- **EXERCISE DIRECTIONS**: Here is a set of records. Copy them all exactly.
■ ■ ■ ■ ■ ■ ■
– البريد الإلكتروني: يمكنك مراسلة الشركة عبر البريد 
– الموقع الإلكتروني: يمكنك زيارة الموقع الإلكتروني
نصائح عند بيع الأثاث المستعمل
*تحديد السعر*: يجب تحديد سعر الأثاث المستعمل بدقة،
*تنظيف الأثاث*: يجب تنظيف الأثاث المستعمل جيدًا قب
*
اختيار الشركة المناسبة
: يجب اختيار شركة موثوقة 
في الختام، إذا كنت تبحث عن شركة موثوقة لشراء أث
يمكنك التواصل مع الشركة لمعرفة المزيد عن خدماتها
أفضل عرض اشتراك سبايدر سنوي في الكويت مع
■ ■ ■ ■ ■ ■ ■
- **EXERCISE OUTPUT**:
– البريد الإلكتروني: يمكنك مراسلة الشركة عبر البريد 
– الموقع الإلكتروني: يمكنك زيارة الموقع الإلكتروني
نصائح عند بيع الأثاث المستعمل
*تحديد السعر*: يجب تحديد سعر الأثاث المستعمل بدقة،
*تنظيف الأثاث*: يجب تنظيف الأثاث المستعمل جيدًا قب
*
اختيار الشركة المناسبة
: يجب اختيار شركة موثوقة 
في الختام، إذا كنت تبحث عن شركة موثوقة لشراء أث
يمكنك التواصل مع الشركة لمعرفة المزيد عن خدماتها
أفضل عرض اشتراك سبايدر سنوي في الكويت مع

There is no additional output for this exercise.